**Work to be completed**
Nothing but the lines below between the line holding "For every named target in this 1280×747" and the line holding "next page (202, 363)", inclusive, should appear in the answer, each set down exactly.

**Extracted records**
■ ■ ■
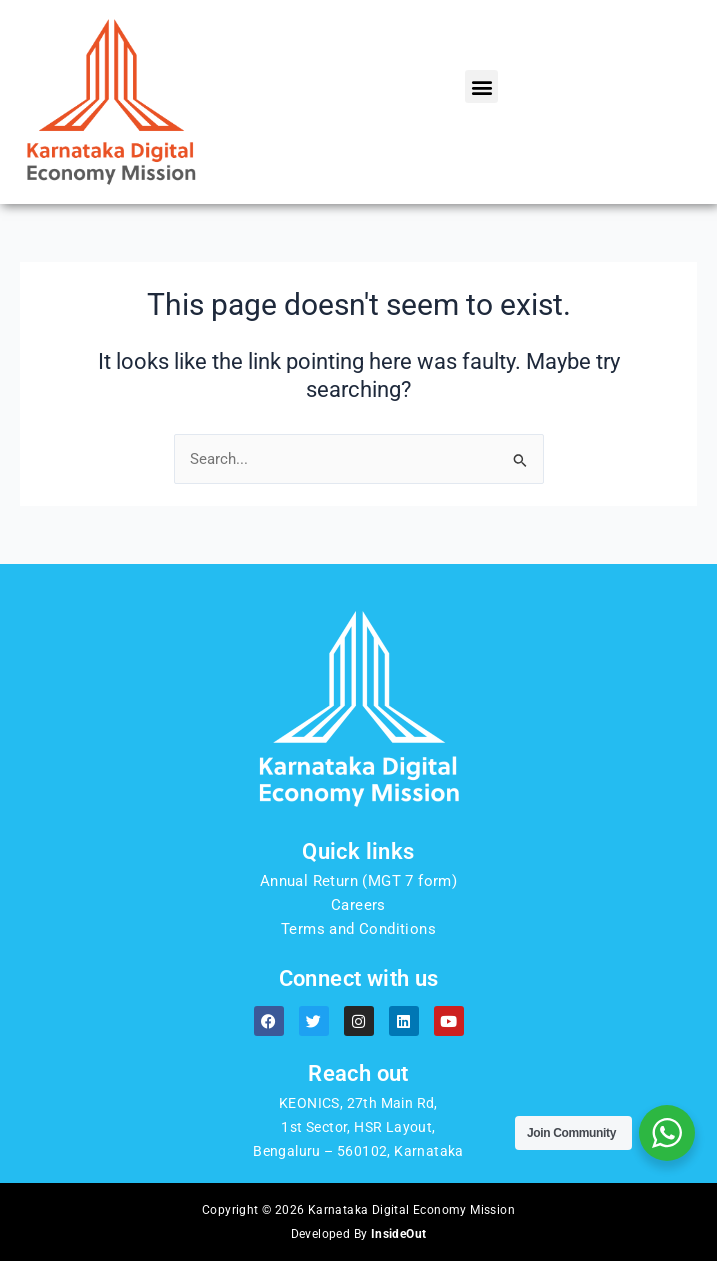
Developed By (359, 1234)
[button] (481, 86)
■ ■ ■
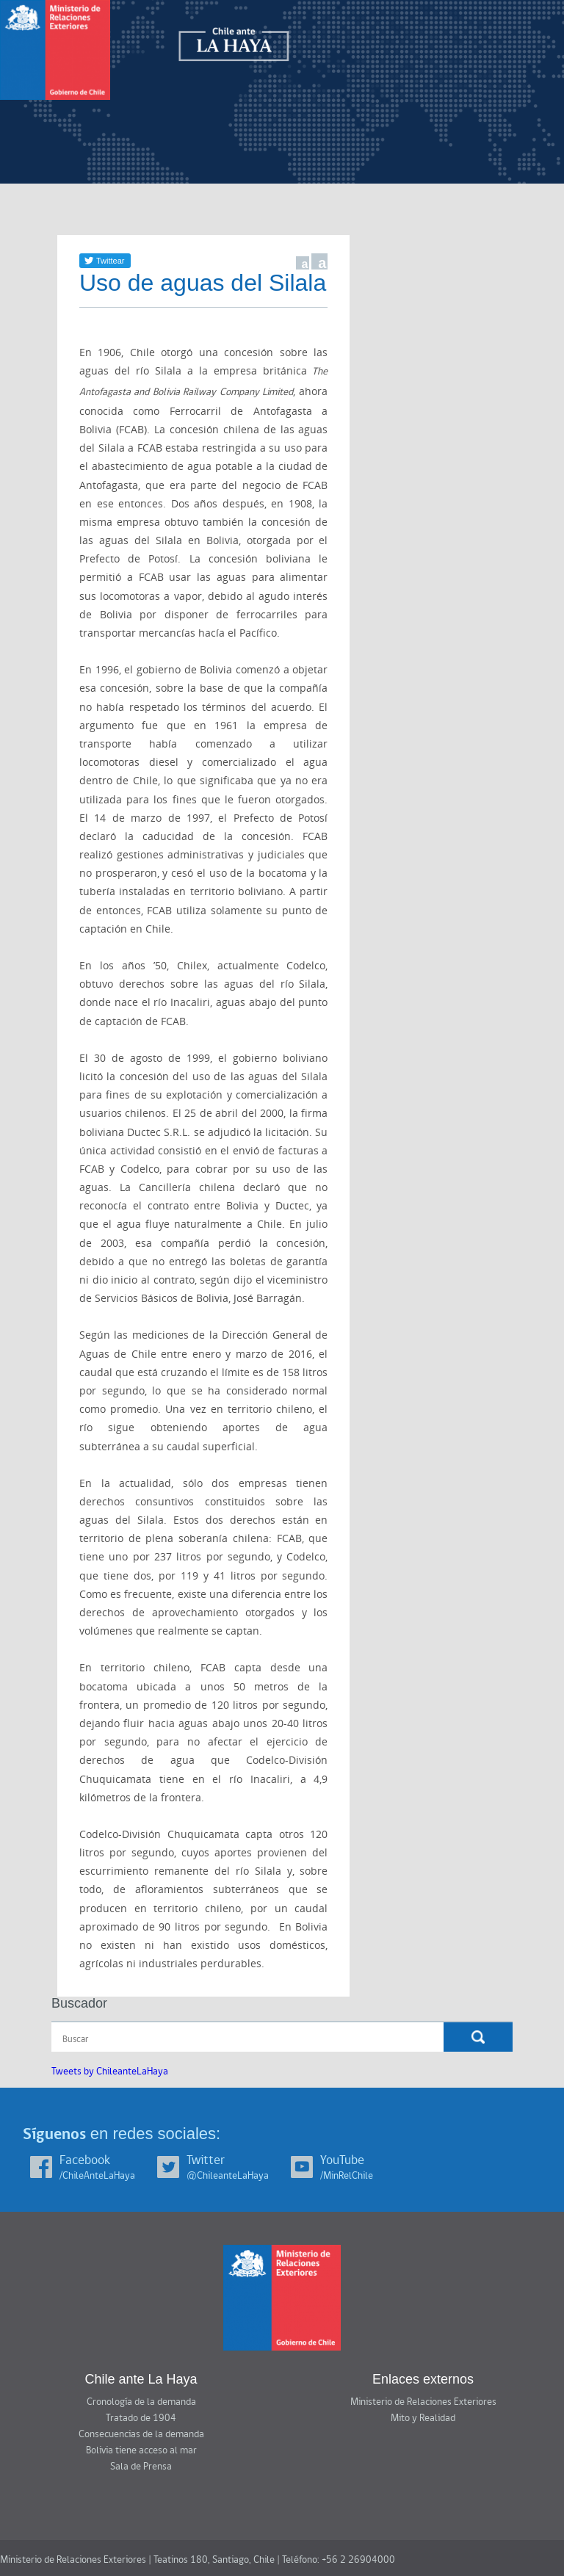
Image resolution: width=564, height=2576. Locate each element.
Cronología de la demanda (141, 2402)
■ ■ ■
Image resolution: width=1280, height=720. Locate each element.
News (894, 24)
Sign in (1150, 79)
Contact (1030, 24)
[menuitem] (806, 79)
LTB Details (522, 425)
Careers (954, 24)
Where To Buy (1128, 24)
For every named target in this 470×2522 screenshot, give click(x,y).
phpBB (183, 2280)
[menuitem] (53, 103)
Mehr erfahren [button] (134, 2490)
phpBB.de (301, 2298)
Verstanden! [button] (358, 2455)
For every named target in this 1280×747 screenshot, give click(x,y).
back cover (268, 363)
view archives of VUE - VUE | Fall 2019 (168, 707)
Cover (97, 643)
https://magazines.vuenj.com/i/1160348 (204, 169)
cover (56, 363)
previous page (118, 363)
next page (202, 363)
■ ■ ■
**Output of the exercise**
For every named target in this 1280×747 screenshot, give click(x,y).
back cover (268, 363)
view archives of VUE - VUE | Fall 2019 (168, 707)
Cover (97, 643)
https://magazines.vuenj.com/i/1160348 (204, 169)
cover (56, 363)
previous page (118, 363)
next page (202, 363)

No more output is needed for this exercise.